Habitat Real Estate wants to return to the big league. The historic Catalan firm, founded in 1953 by the Figueras family, was acquired at the end of 2017 by the US fund Bain Capital Credit. The operation ended the company's debt – which in 2008 presented the second largest bankruptcy of the history of Spain with 2,300 million debts – and now it is promoting an ambitious business plan for the coming years that was presented on Tuesday at its new headquarters in Madrid. The plan includes an investment in land worth 500 million euros until 2021. "Bain Capital has bought the company and provided it with sufficient capital to buy land," said Juan María Nin, former director of Sabadell and CaixaBank and now president non-executive of Habitat.

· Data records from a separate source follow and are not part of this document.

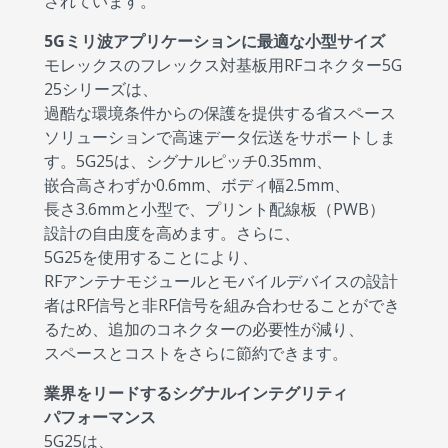
されています。
5Gミリ波アプリケーションに最適な小型サイズ
モレックスのフレックス対基板用RFコネクター5G
25シリーズは、
過酷な環境条件からの保護を提供する省スペース
ソリューションで高速データ伝送をサポートしま
す。5G25は、シグナルピッチ0.35mm、
嵌合高さわずか0.6mm、ボディ幅2.5mm、
長さ3.6mmと小型で、プリント配線板（PWB）
設計の自由度を高めます。さらに、
5G25を使用することにより、
RFアンテナモジュールとモバイルデバイスの設計
者はRF信号と非RF信号を組み合わせることができ
るため、追加のコネクターの必要性が減り、
スペースとコストをさらに節約できます。
業界をリードするシグナルインテグリティ
パフォーマンス
5G25は、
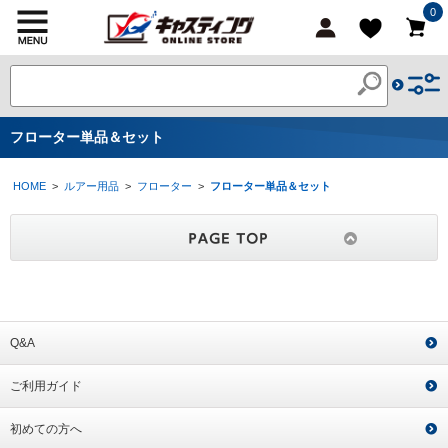
0
フローター単品＆セット
HOME
>
ルアー用品
>
フローター
>
フローター単品＆セット
Q&A
ご利用ガイド
初めての方へ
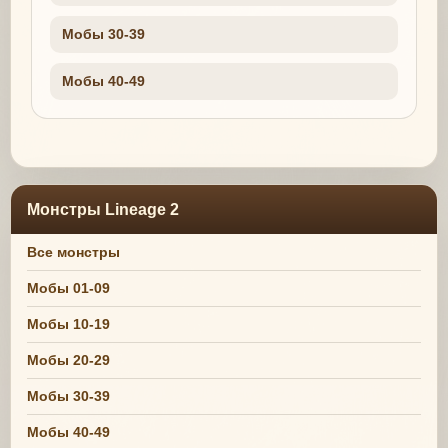
Мобы 30-39
Мобы 40-49
Монстры Lineage 2
Все монстры
Мобы 01-09
Мобы 10-19
Мобы 20-29
Мобы 30-39
Мобы 40-49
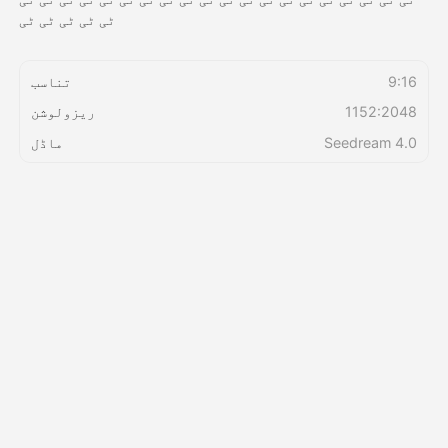
ٹی ٹی ٹی ٹی ٹی
قیمتوں کی فہرست
9:16
تناسب
1152:2048
ریزولوشن
API
Seedream 4.0
ماڈل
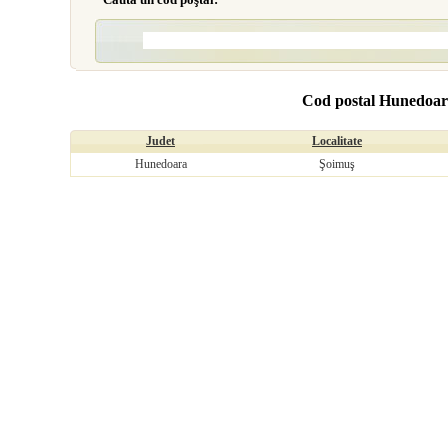
Cod postal Hunedoar
Judet
Localitate
Hunedoara
Şoimuş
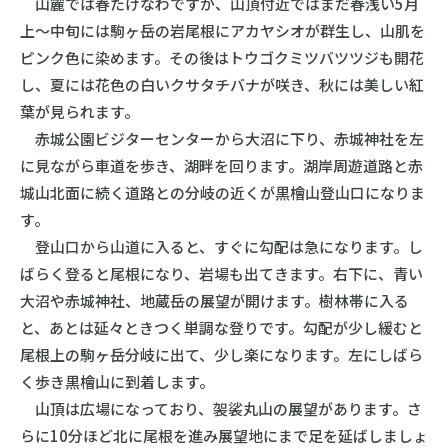
山麓では春たけなわですが、山頂付近ではまだ春浅い5月
上～中旬には駒ヶ岳の岩尾根にアカヤシオが群生し、山肌を
ピンク色に染めます。その後はトウゴクミツバツツジも開花
し、夏には花色の白いクサタチバナが咲き、秋には美しい紅
葉が見られます。
赤城公園ビジターセンターから大沼に下り、赤城神社を左
に見ながら車道を歩き、湖畔を回ります。湖岸周遊道路と赤
城山北面に続く道路との分岐の近くが黒檜山登山口になりま
す。
登山口から山道に入ると、すぐに勾配は急になります。し
ばらく登ると尾根になり、岩場も出てきます。右下に、青い
大沼や赤城神社、地蔵岳の展望が開けます。樹林帯に入る
と、あとは延々ときつく単調な登りです。勾配が少し緩むと
尾根上の駒ヶ岳分岐に出て、少し楽になります。左にしばら
く歩き黒檜山に到着します。
山頂は広場になっており、袈裟丸山の展望があります。さ
らに10分ほど北に尾根を進み展望地にまで足を延ばしましょ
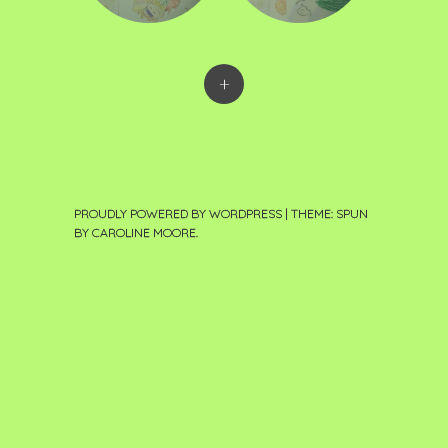
+
PROUDLY POWERED BY WORDPRESS
|
THEME: SPUN
BY
CAROLINE MOORE
.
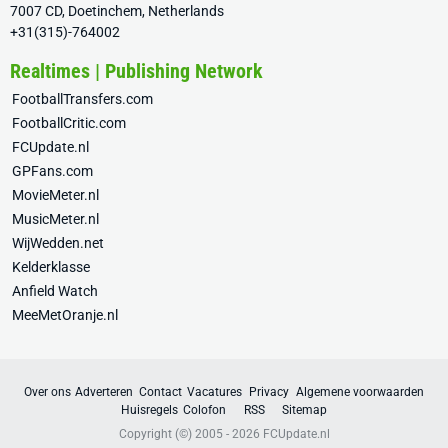
7007 CD, Doetinchem, Netherlands
+31(315)-764002
Realtimes | Publishing Network
FootballTransfers.com
FootballCritic.com
FCUpdate.nl
GPFans.com
MovieMeter.nl
MusicMeter.nl
WijWedden.net
Kelderklasse
Anfield Watch
MeeMetOranje.nl
Over ons
Adverteren
Contact
Vacatures
Privacy
Algemene voorwaarden
Huisregels
Colofon
RSS
Sitemap
Copyright (©) 2005 - 2026
FCUpdate.nl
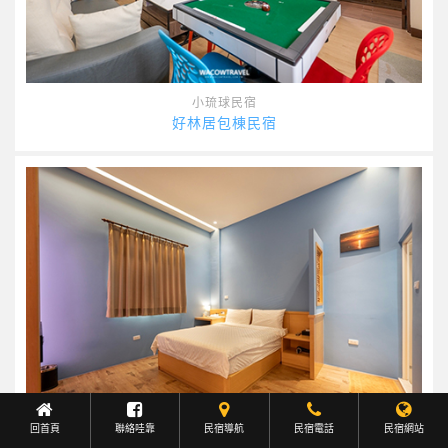
小琉球民宿
好林居包棟民宿
回首頁
聯絡哇靠
民宿導航
Facebook聯繫
民宿電話
民宿網站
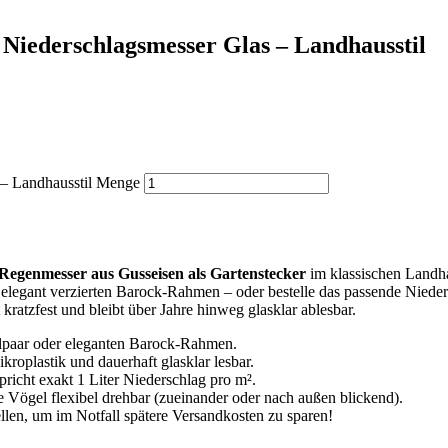
Niederschlagsmesser Glas – Landhausstil
 – Landhausstil Menge
Regenmesser aus Gusseisen als Gartenstecker
im klassischen Landha
elegant verzierten Barock-Rahmen – oder bestelle das passende Nieders
kratzfest und bleibt über Jahre hinweg glasklar ablesbar.
paar oder eleganten Barock-Rahmen.
roplastik und dauerhaft glasklar lesbar.
pricht exakt 1 Liter Niederschlag pro m².
 Vögel flexibel drehbar (zueinander oder nach außen blickend).
ellen, um im Notfall spätere Versandkosten zu sparen!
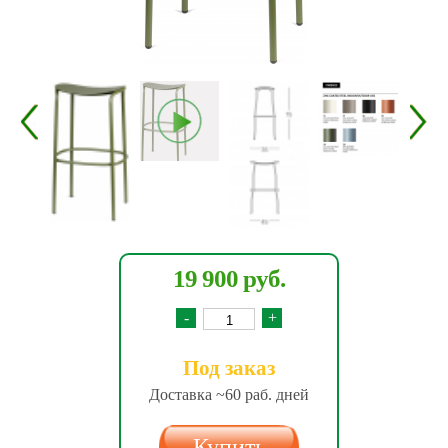
19 900 руб.
-
+
Под заказ
Доставка ~60 раб. дней
Купить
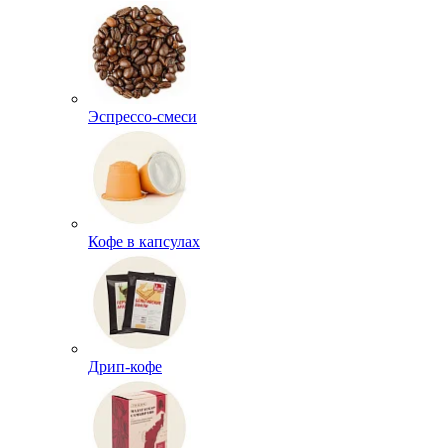
Эспрессо-смеси
Кофе в капсулах
Дрип-кофе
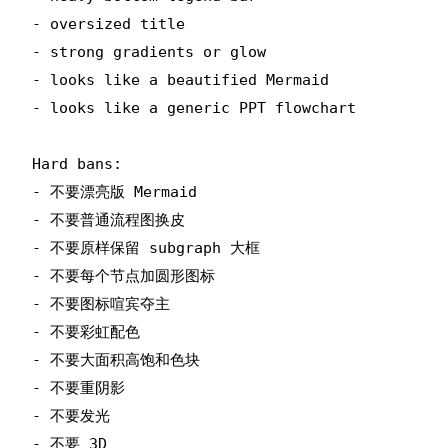
- oversized title

- strong gradients or glow

- looks like a beautified Mermaid

- looks like a generic PPT flowchart

Hard bans:

- 不要漂亮版 Mermaid

- 不要普通流程图换皮

- 不要原样保留 subgraph 大框

- 不要每个节点加圆形图标

- 不要图标喧宾夺主

- 不要彩虹配色

- 不要大面积高饱和色块

- 不要重阴影

- 不要发光

- 不要 3D
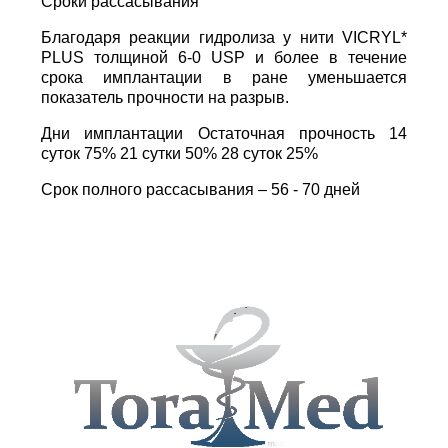
Сроки рассасывания
Благодаря реакции гидролиза у нити VICRYL*
PLUS толщиной 6-0 USP и более в течение
срока имплантации в ране уменьшается
показатель прочности на разрыв.
Дни имплантации Остаточная прочность 14
суток 75% 21 сутки 50% 28 суток 25%
Срок полного рассасывания – 56 - 70 дней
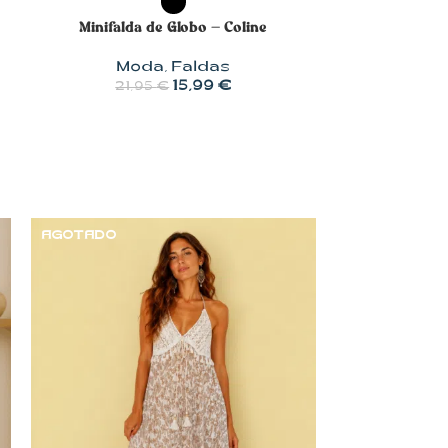
Minifalda de Globo – Coline
Moda
,
Faldas
15,99
€
21,95
€
AGOTADO
-33%
AGOTADO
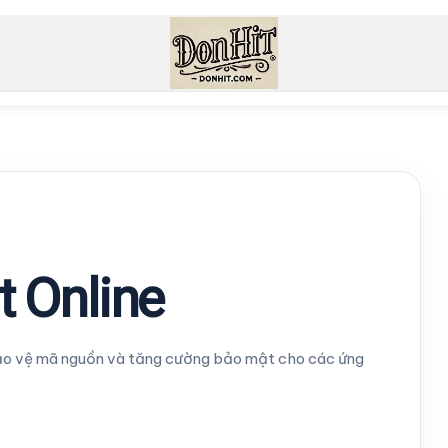
t Online
 bảo vệ mã nguồn và tăng cường bảo mật cho các ứng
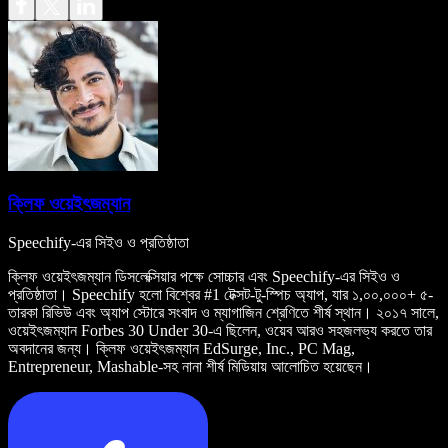
ক্লিফ ওয়েইৎজম্যান
Speechify-এর সিইও ও প্রতিষ্ঠাতা
ক্লিফ ওয়েইৎজম্যান ডিসলেক্সিয়ার পক্ষে সোচ্চার এবং Speechify-এর সিইও ও
প্রতিষ্ঠাতা। Speechify হলো বিশ্বের #1 টেক্সট-টু-স্পিচ অ্যাপ, যার ১,০০,০০০+ ৫-
তারকা রিভিউ এবং অ্যাপ স্টোরে সংবাদ ও ম্যাগাজিন শ্রেণিতে শীর্ষ স্থান। ২০১৭ সালে,
ওয়েইৎজম্যান Forbes 30 Under 30-এ ছিলেন, ওয়েব আরও সহজলভ্য করতে তার
অবদানের জন্য। ক্লিফ ওয়েইৎজম্যান EdSurge, Inc., PC Mag,
Entrepreneur, Mashable-সহ নানা শীর্ষ মিডিয়ায় আলোচিত হয়েছেন।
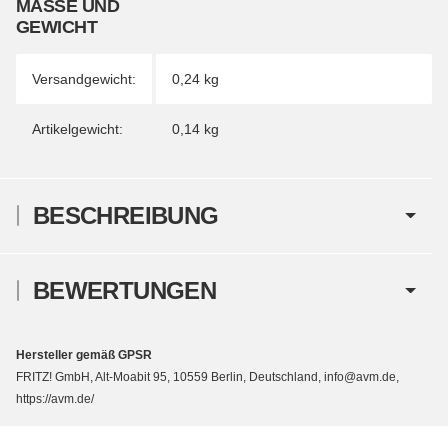
MASSE UND G
EWICHT
Versandgewicht:
0,24 kg
Artikelgewicht:
0,14
kg
BESCHREIBUNG
BEWERTUNGEN
Hersteller gemäß GPSR
FRITZ! GmbH, Alt-Moabit 95, 10559 Berlin, Deutschland, info@avm.de,
https://avm.de/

According to José Carlos Saz, CEO of Habitat, of the 500 million for the acquisition of land, this year 70 have already been allocated to the purchase of some 160,000 square meters of land and in the coming months they hope to invest another 50 more. The developer has around 1,400 homes in commercialization phase and will exceed 2,000 before the end of the year. Saz has also indicated that his plans contemplate delivering 2018 between 200 and 250 homes, next year about 350 and in 2020 more than 500. Although the big jump will come in 2021. "Our goal is to reach a cruising speed of 2,000 homes annual, "said Saz. For this, Habitat will have a ground bag of 800,000 square meters with capacity to build 9,000 homes.
Saz has stressed that most of the land purchased will be a finalist, although he added that "the plan also includes land under management." From the acquisition of land, Habitat plans to finance the construction of their homes through "developer loans through financial institutions." The new promotions will be located in traditional markets of the company: Madrid, Catalonia, Valencia, Canary Islands, Seville and Malaga. "We do not rule out other areas where we see a clear demand for housing," added the chief executive. In that sense, he has cited a promotion recently launched in Santander.
On the economic forecasts – the IMF recently warned of global risks that can upset the situation in the coming years – both executives have been optimistic to questions from journalists. "For the coming months, stable demand is expected," Nin said, although he also admitted that growth could slow down and "stabilize" in two or three years. "We are going to go to moderation," Saz estimated.
Brad Palmer, head of the European division of Bain Capital Credit, has also been present at the press. Palmer has specified that the current participation of the fund in Habitat is 51% but has avoided talking about IPO or divestment plans. "Our main objective is to build a great company," he said. "If we do that, the market will reward us, but right now we are focused on that."